**TASK OBJECTIVE:** Render every line of the data exactly as written, and leave out the pictures.

**DATASET:**
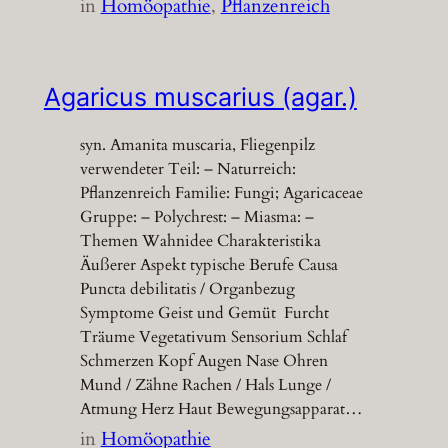
in
Homöopathie
, 
Pflanzenreich
Agaricus muscarius (agar.)
syn. Amanita muscaria, Fliegenpilz
verwendeter Teil: – Naturreich:
Pflanzenreich Familie: Fungi; Agaricaceae
Gruppe: – Polychrest: – Miasma: –
Themen Wahnidee Charakteristika
Äußerer Aspekt typische Berufe Causa
Puncta debilitatis / Organbezug
Symptome Geist und Gemüt Furcht
Träume Vegetativum Sensorium Schlaf
Schmerzen Kopf Augen Nase Ohren
Mund / Zähne Rachen / Hals Lunge /
Atmung Herz Haut Bewegungsapparat…
in
Homöopathie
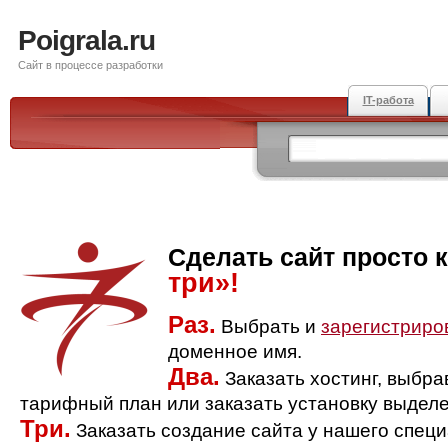
Poigrala.ru
Сайт в процессе разработки
IT-работа
Сделать сайт просто 
три»!
Раз.
Выбрать и
зарегистриро
доменное имя.
Два.
Заказать хостинг, выбр
тарифный план или заказать установку выделе
Три.
Заказать создание сайта у нашего спец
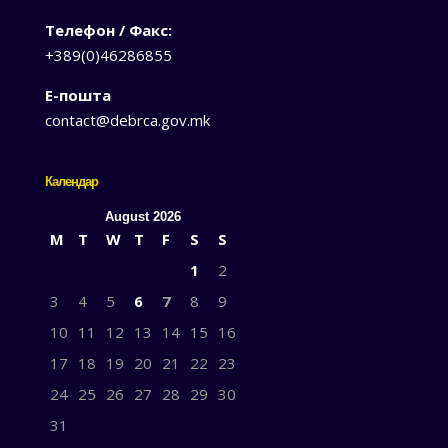
Телефон / Факс:
+389(0)46286855
Е-пошта
contact@debrca.gov.mk
Календар
August 2026
M
T
W
T
F
S
S
1
2
3
4
5
6
7
8
9
10
11
12
13
14
15
16
17
18
19
20
21
22
23
24
25
26
27
28
29
30
31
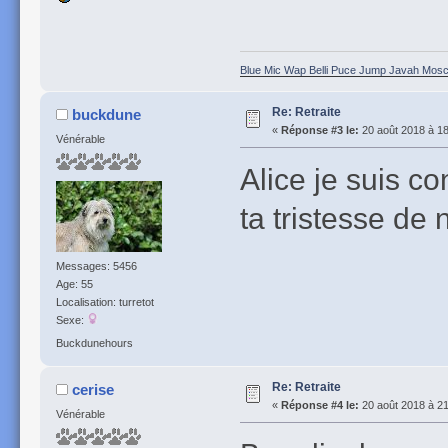
Blue Mic Wap Belli Puce Jump Javah Mosca
Re: Retraite
buckdune
«
Réponse #3 le:
20 août 2018 à 18
Vénérable
Alice je suis c
ta tristesse de
Messages: 5456
Age: 55
Localisation: turretot
Sexe:
Buckdunehours
Re: Retraite
cerise
«
Réponse #4 le:
20 août 2018 à 21
Vénérable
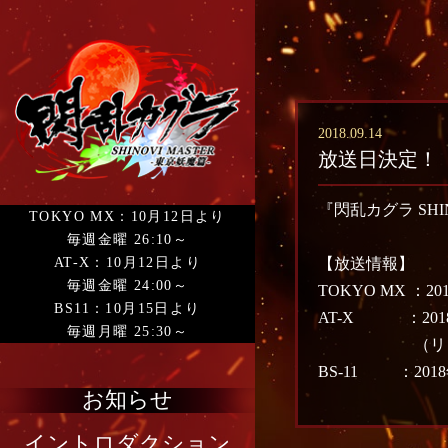
2018.09.14
放送日決定！
『閃乱カグラ SH
TOKYO MX：10月12日より
毎週金曜 26:10～
【放送情報】
AT-X：10月12日より
毎週金曜 24:00～
TOKYO MX ：2
BS11：10月15日より
AT-X ：2018
毎週月曜 25:30～
（リピート ：毎週
BS-11 ：201
お知らせ
イントロダクション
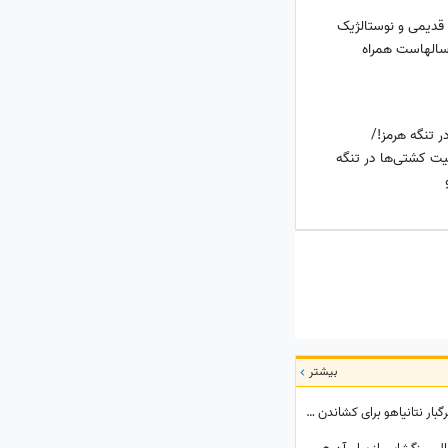
قدیمی و نوستالژیک
سالهاست همراه
ر تنگه هرمز!/
یت کشتی‌ها در تنگه
بیشتر
ببینید| آیا ترامپ دوباره فریب می‌خورد؟ قمار مرگبار نتانیاهو برای کشاندن آمریکا به باتلاق جنگ با ایران!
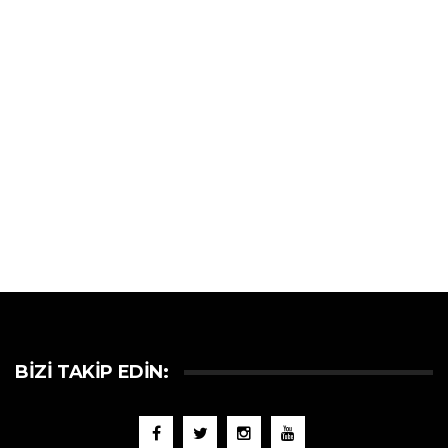
BIZI TAKIP EDIN:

**ANSWER SECTION:**
in
Homöopathie
, 
Pflanzenreich
Agaricus muscarius (agar.)
syn. Amanita muscaria, Fliegenpilz
verwendeter Teil: – Naturreich:
Pflanzenreich Familie: Fungi; Agaricaceae
Gruppe: – Polychrest: – Miasma: –
Themen Wahnidee Charakteristika
Äußerer Aspekt typische Berufe Causa
Puncta debilitatis / Organbezug
Symptome Geist und Gemüt Furcht
Träume Vegetativum Sensorium Schlaf
Schmerzen Kopf Augen Nase Ohren
Mund / Zähne Rachen / Hals Lunge /
Atmung Herz Haut Bewegungsapparat…
in
Homöopathie
Poigrala.ru
Сайт в процессе разработки
IT-работа
Сделать сайт просто 
три»!
Раз.
Выбрать и
зарегистриро
доменное имя.
Два.
Заказать хостинг, выбр
тарифный план или заказать установку выделе
Три.
Заказать создание сайта у нашего спец
Телефон / Факс:
+389(0)46286855
Е-пошта
contact@debrca.gov.mk
Календар
August 2026
M
T
W
T
F
S
S
1
2
3
4
5
6
7
8
9
10
11
12
13
14
15
16
17
18
19
20
21
22
23
24
25
26
27
28
29
30
31
Blue Mic Wap Belli Puce Jump Javah Mosca
Re: Retraite
buckdune
«
Réponse #3 le:
20 août 2018 à 18
Vénérable
Alice je suis c
ta tristesse de
Messages: 5456
Age: 55
Localisation: turretot
Sexe:
Buckdunehours
Re: Retraite
cerise
«
Réponse #4 le:
20 août 2018 à 21
Vénérable
2018.09.14
放送日決定！
『閃乱カグラ SH
TOKYO MX：10月12日より
毎週金曜 26:10～
【放送情報】
AT-X：10月12日より
毎週金曜 24:00～
TOKYO MX ：2
BS11：10月15日より
AT-X ：2018
毎週月曜 25:30～
（リピート ：毎週
BS-11 ：201
お知らせ
イントロダクション
قدیمی و نوستالژیک
سالهاست همراه
ر تنگه هرمز!/
یت کشتی‌ها در تنگه
بیشتر
ببینید| آیا ترامپ دوباره فریب می‌خورد؟ قمار مرگبار نتانیاهو برای کشاندن آمریکا به باتلاق جنگ با ایران!
BIZI TAKIP EDIN:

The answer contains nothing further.